Patient, kind, and always approachable.
Professor Ping Liu is a professor in the Department of Anatomy, Faculty of Biomedical Sciences, at the University of Otago. She holds an MB from Anhui Medical University and a PhD from the University of Otago. Prior to her academic career in New Zealand, Liu worked as a geriatric physician in China for eight years. Her research investigates the neurobiological basis and interventions for age-related cognitive decline, neurodegenerative disorders such as Alzheimer's disease, and psychiatric disorders including schizophrenia. Central to her work is the examination of altered arginine metabolism in brain aging and disease pathogenesis. Using multidisciplinary approaches encompassing behavioral testing, in vivo microdialysis, neurochemical analysis, molecular biology, immunohistochemistry, and electrophysiology, her laboratory explores central and peripheral arginine metabolism. Specific foci include the functional role of agmatine, a decarboxylated arginine metabolite and putative novel neurotransmitter, in learning and memory, along with its therapeutic potential for cognitive decline, and the identification of arginine-centered biomarkers in blood and cerebrospinal fluid for diagnosis and prognosis of Alzheimer's disease and schizophrenia.
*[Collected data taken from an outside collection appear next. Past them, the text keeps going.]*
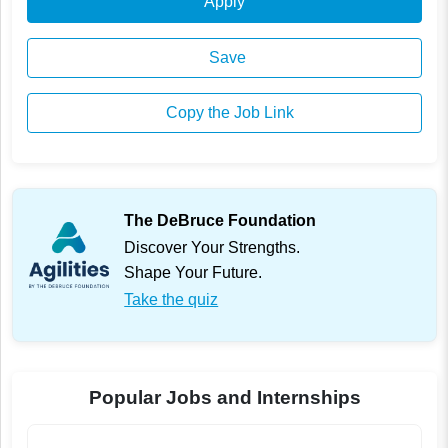
Apply
Save
Copy the Job Link
The DeBruce Foundation
Discover Your Strengths.
Shape Your Future.
Take the quiz
Popular Jobs and Internships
Promoted to full professor in 2020, Liu has supervised numerous PhD theses on arginine metabolism and the urea cycle in tauopathies, L-arginine metabolism in Alzheimer's disease models, agmatine and age-related cognitive decline, endothelial nitric oxide synthase deficiency implications for Alzheimer's, and maternal immune activation's impact on offspring brain arginine metabolism. Key publications include "AMH regulates ovary size by counteracting the positive influence of clustered ovarian follicle growth" (Human Reproduction, 2026), "Beneficial effects of long-term agmatine supplementation in aged rats" (AWCBR Proceedings, 2024), "PSA-NCAM regulatory gene expression changes in the Alzheimer's disease entorhinal cortex revealed with multiplexed in situ hybridization" (Journal of Alzheimer's Disease, 2023), "Cognitive and arginine metabolic correlates of temporal dysfunction in the MIA rat model of schizophrenia risk" (Behavioral Neuroscience, 2023), and "Altered polyamine system in the P301S (PS19) tauopathy model" (AWCBR Proceedings, 2022). She delivered the Inaugural Professorial Lecture "Arginine metabolism: implications for normal and pathological brain." Her contributions inform advancements in brain health research.